“E certe volte ti chiedi cosa ci fai in questo posto perché questo posto non è il tuo e la parte più profonda di te questo già lo dice da molto. E chi ti conosce in realtà non ha idea di chi tu sia perché tu non sei davvero ciò che appare ed inizia a mancarti il respiro perché avverti che il tempo passa e il tuo IO, ormai, urla talmente tanto forte che non puoi più tapparti le orecchie. E se gli altri riescono a vivere dietro maschere che tu vedi sempre più finte e pesanti a te ormai la maschera sta colando giù, inesorabilmente. Se nessuno riesce a leggerti negli occhi la colpa è tua perché neanche tu hai il coraggio di farlo. Perché poi indietro non si torna più e questo lo sai bene. Quante vite pensi di avere? Quanto tempo pensi di poter aspettare? Quanto ancora pensi di riuscire a vivere estranea a te stessa ed a chiunque?”
Lunedì’ pomeriggio tardi; appena tornata dal dipartimento, è stata una giornata pesante. La signora della biglietteria alla cumana, con un sorriso materno, quando mi sono avvicina per chiederle il biglietto mi ha guardata e mi ha detto con una spontaneità affettuosa (anche se non ci siamo mia viste, non penso che ci rivedremo e, nel caso, non ci riconosceremo): “Lei è davvero molto stanca, si vede tantissimo!”
Da parte mia un sorriso ed un appena accennato gesto di assenso.
Oggi sono stanca, molto.
La giornata è stata piena ma non più di altre; pago in parte il prezzo di ieri; non sono stata bene e sono stata a letto dopo due siringhe e, come mi capita in questi casi, ho dormito quel sonno che non ristora.
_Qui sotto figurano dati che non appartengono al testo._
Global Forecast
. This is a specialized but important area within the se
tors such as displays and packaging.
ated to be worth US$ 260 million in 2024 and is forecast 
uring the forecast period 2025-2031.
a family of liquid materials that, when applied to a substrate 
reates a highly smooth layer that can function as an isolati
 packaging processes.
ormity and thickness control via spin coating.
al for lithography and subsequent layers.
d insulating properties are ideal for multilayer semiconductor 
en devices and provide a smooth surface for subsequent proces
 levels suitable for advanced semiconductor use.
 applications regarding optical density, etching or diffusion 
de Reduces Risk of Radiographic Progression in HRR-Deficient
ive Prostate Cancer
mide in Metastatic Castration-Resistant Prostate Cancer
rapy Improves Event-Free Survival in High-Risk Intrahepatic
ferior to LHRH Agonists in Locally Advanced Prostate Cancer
Lunedì’ pomeriggio tardi; sono tornata a casa, ho acceso il pc, devo iniziare a lavorare per la casa editrice, quando mi viene, di getto, di scrivere quella frase – quella che ho messo all’inizio di tutto -sul mio profilo Facebook.
Pubblico, ci penso un secondo poi subito mi distraggo tra le mille mail da leggere e tra le cose da fare.
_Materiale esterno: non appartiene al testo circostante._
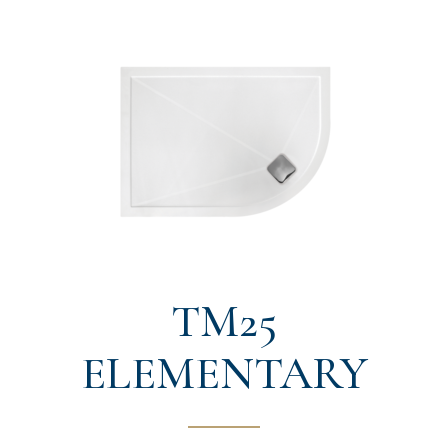
TM25
ELEMENTARY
La spesa oggi non riesco; Lele andrà in radio;devo leggere quel libro e chiamare i miei. Nel frattempo apro e leggo mail, rispondo, aggiorno i siti e le pagine e penso alle cose che devo fare. I pensieri vagano. Vagano e poi, all’improvviso tornano a quello che ho scritto su Facebook.
Cosa ho scritto, perché quelle parole, intime, pesanti? E mi fermo e le leggo, di nuovo.
Forse la stanchezza di oggi non è stata l’ennesima cumana in ritardo, i pensieri accumulati e le cose da fare. La stanchezza di oggi è diversa.
E mi sono messa a pensare a questo blog, al fatto che ho ricominciato per poi smette di nuovo quasi subito.
Perché?
Perché proprio ora che nella mia vita non faccio altro, per lavoro, che leggere e scrivere proprio al blog non ci penso?
Perché proprio ora che con i social ho iniziato a lavorarci La Petite Dame è stata dimenticata?
Perché?
Il motivo è lo stesso; il motivo che sta dietro le righe che ho scritto oggi pomeriggio…quanto ancora sono disposta a non scoprire ciò che sono? L’IO urla , in modo ormai terribile e il modo in cui il mio vero IO parla sono sempre state la parole che ho scritto, Tutte le volte che non ho voluto vedere, sentire, capire, affrontare a me è bastato non scrivere.
Ogni volta che smetto di scrivere muoio dentro, una parte di me mangia se stessa (negli ultimi anni la cosa è diventata letterale grazie alla mia malattia autoimmune). Da sempre è così, sempre.
Ma da sempre non significa per sempre, forse inizio a capirlo e così, forse, inizio a capire che quella maschera pesante, dietro la quale tutti mi sembrano tristi e ridicoli (ma in realtà la persona triste e ridicola sono io) adesso è ora di buttarla.
Sarà lento, difficile, dolorosissimo ma anche dolcissimo. Si farà spazio, quello spazio che prende il nome di solitudine, ma lasciamo che sia così anche perché l’alternativa non penso esista più.